• **EXERCISE AIM**
Where in the data below does the word "моделирования" appear? Copy every line that has it.

PROVIDED RECORDS Block Start

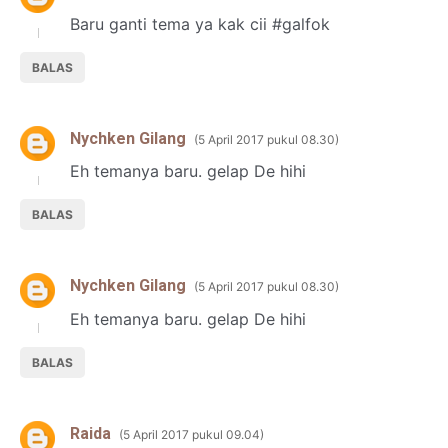
Baru ganti tema ya kak cii #galfok
BALAS
Nychken Gilang
5 April 2017 pukul 08.30
Eh temanya baru. gelap De hihi
BALAS
Nychken Gilang
5 April 2017 pukul 08.30
Eh temanya baru. gelap De hihi
BALAS
Raida
5 April 2017 pukul 09.04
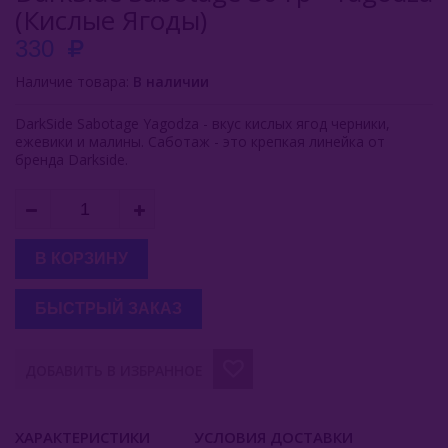
(Кислые Ягоды)
Buta (Иордания)
330
Bonche (Россия)
Наличие товара:
В наличии
B3 (Россия)
DarkSide Sabotage Yagodza - вкус кислых ягод черники,
ежевики и малины. Саботаж - это крепкая линейка от
Chabacco (Россия)
бренда Darkside.
Daim (Турция)
DarkSide (Россия)
В КОРЗИНУ
DarkSide Core 100гр
БЫСТРЫЙ ЗАКАЗ
DarkSide Core 250гр
DarkSide Core 30гр
ДОБАВИТЬ В ИЗБРАННОЕ
DS Shot 30 Гр
ХАРАКТЕРИСТИКИ
УСЛОВИЯ ДОСТАВКИ
DS Shot 120 Гр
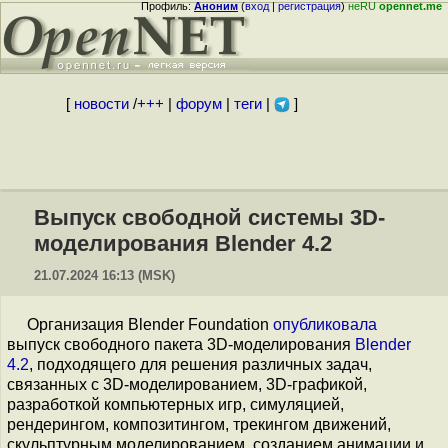
Профиль:
Аноним
(
вход
|
регистрация
)
неRU
opennet.me
[
новости
/
+++
|
форум
|
теги
|
]
Выпуск свободной системы 3D-
моделирования Blender 4.2
21.07.2024 16:13 (MSK)
Организация Blender Foundation
опубликовала
выпуск свободного пакета 3D-моделирования
Blender
4.2
, подходящего для решения различных задач,
связанных с 3D-моделированием, 3D-графикой,
разработкой компьютерных игр, симуляцией,
рендерингом, композитингом, трекингом движений,
скульптурным моделированием, созданием анимации и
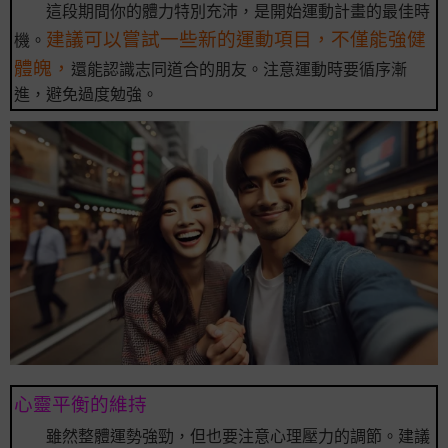
這段期間你的體力特別充沛，是開始運動計畫的最佳時
建議可以嘗試一些新的運動項目，不僅能強健
機。
體魄，
還能認識志同道合的朋友。注意運動時要循序漸
進，避免過度勉強。
心靈平衡的維持
雖然整體運勢強勁，但也要注意心理壓力的調節。建議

PROVIDED RECORDS Block End

• **TASK SOLUTION**
моделирования Blender 4.2
выпуск свободного пакета 3D-моделирования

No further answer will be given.